Her expression did not change. “And you bring us news that the ratcat kzinti have been defeated? Driven from Wunderland?”
I nodded. “It is my distinct pleasure to tell you so.” Gesture with the carryall. “May I?”
She nodded. I opened it and removed the items that Jacobi and Kraach-Captain had so carefully prepared during the voyage out to Feynman. Holocubes. False historical records. Even the loop of kzinti ears I had shown Bergen earlier over tightbeam. Kraach-Captain had earned those himself, dueling for authorization to form his expedition to the slowboat.
For the next hour, I explained about the mythical Free Wunderland Navy and its equally mythical victories. About driving the ratcats out of Wunderlander space. Gr
eat stories. I had spent plenty of time on them.
If only they had been true.
The crew had no way of knowing the truth, after all. There had been no attempt by the slowboats to contact Wunderland. Sol had not been in contact either, so far as any human knew. Hard to do, through the plasma plume and the forward bow shock.
We Wunderlanders had been left on our own by our so-wise Solar brethren. This slowboat was in the same predicament.
Bergen grew slowly enthusiastic as I told my stories. His wife simply stared at me. Maybe the isolation of the slowboat crew shift did not agree with her psyche. Svensdottir stared at me, too, but with a weighing gaze; she was clearly in command, the one to convince.
I told my hosts about the vessel some distance out from Feynman that had carried me here. I explained how it would retrofit Feynman with a gravitic polarizer drive, allowing the slowboat to make it the rest of the way to Sol in a matter of weeks.
Bergen stroked his chin thoughtfully. “So we would need to deactivate the ramscoop fields, yes?”
I nodded agreement. “The tender vessel is large. I don’t think that it could work its way through the fluxlines, even with the protective field from the gravitic polarizers.”
“This would take time,” Svensdottir said. ‘We must avoid instability of the field as it is being shut down. The fusion drive is most delicately balanced.” She stood. “I will go below and begin programming the shutdown mode.”
I blinked. I had anticipated some more doubt, maybe even opposition, debate.

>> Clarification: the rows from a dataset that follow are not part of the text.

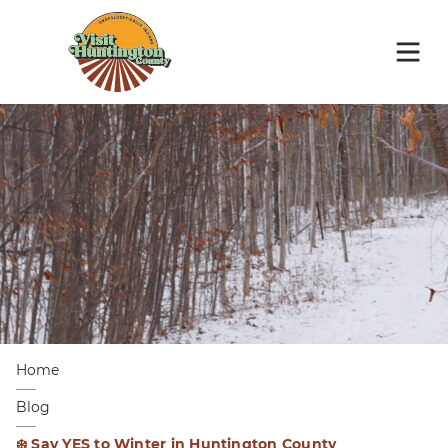
Home
Blog
❄️ Say YES to Winter in Huntington County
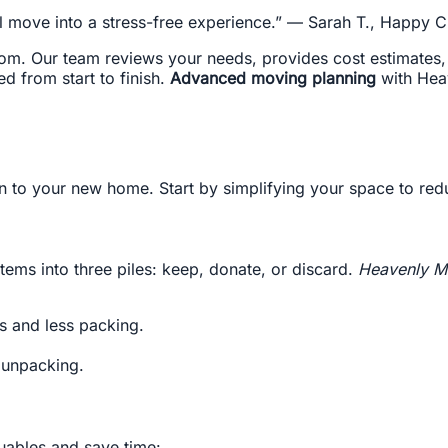
l move into a stress-free experience.” — Sarah T., Happy Cl
m. Our team reviews your needs, provides cost estimates, and
d from start to finish.
Advanced moving planning
with Hea
n to your new home. Start by simplifying your space to red
tems into three piles: keep, donate, or discard.
Heavenly M
ts and less packing.
y unpacking.
uables and save time:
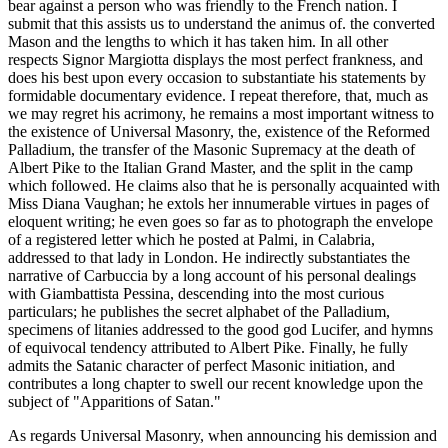
bear against a person who was friendly to the French nation. I
submit that this assists us to understand the animus of. the converted
Mason and the lengths to which it has taken him. In all other
respects Signor Margiotta displays the most perfect frankness, and
does his best upon every occasion to substantiate his statements by
formidable documentary evidence. I repeat therefore, that, much as
we may regret his acrimony, he remains a most important witness to
the existence of Universal Masonry, the, existence of the Reformed
Palladium, the transfer of the Masonic Supremacy at the death of
Albert Pike to the Italian Grand Master, and the split in the camp
which followed. He claims also that he is personally acquainted with
Miss Diana Vaughan; he extols her innumerable virtues in pages of
eloquent writing; he even goes so far as to photograph the envelope
of a registered letter which he posted at Palmi, in Calabria,
addressed to that lady in London. He indirectly substantiates the
narrative of Carbuccia by a long account of his personal dealings
with Giambattista Pessina, descending into the most curious
particulars; he publishes the secret alphabet of the Palladium,
specimens of litanies addressed to the good god Lucifer, and hymns
of equivocal tendency attributed to Albert Pike. Finally, he fully
admits the Satanic character of perfect Masonic initiation, and
contributes a long chapter to swell our recent knowledge upon the
subject of "Apparitions of Satan."
As regards Universal Masonry, when announcing his demission and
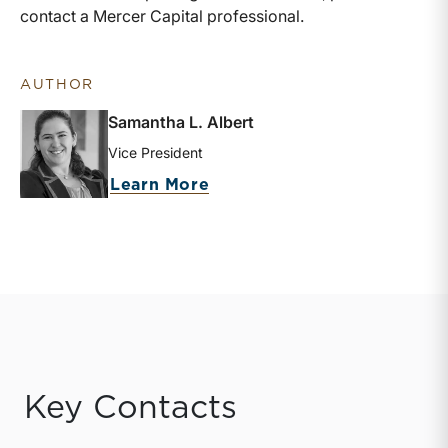
contact a Mercer Capital professional.
AUTHOR
Samantha L. Albert
Vice President
about Samantha L. Albert
Learn More
Key Contacts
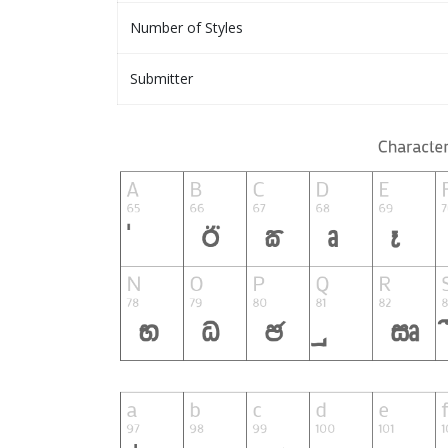
Number of Styles
Submitter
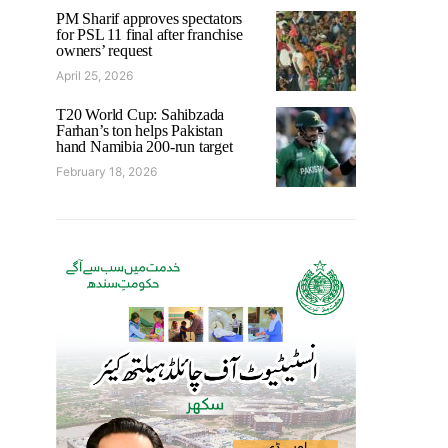
PM Sharif approves spectators
for PSL 11 final after franchise
owners’ request
April 25, 2026
T20 World Cup: Sahibzada
Farhan’s ton helps Pakistan
hand Namibia 200-run target
February 18, 2026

But then, they were desperate in here. The long years had worn them. Then I knocked on their door, bringing safety freedom, hope.
I swallowed what I was feeling. Concentrated on images of innocent faces, a woman’s severed hand.
After the old gray woman left I looked over at Bergen. “She seems a bit hard edged.”
That is true. But she has kept Feynman going, all this time.” He smiled a bit, against his innate Herrenmann sobriety.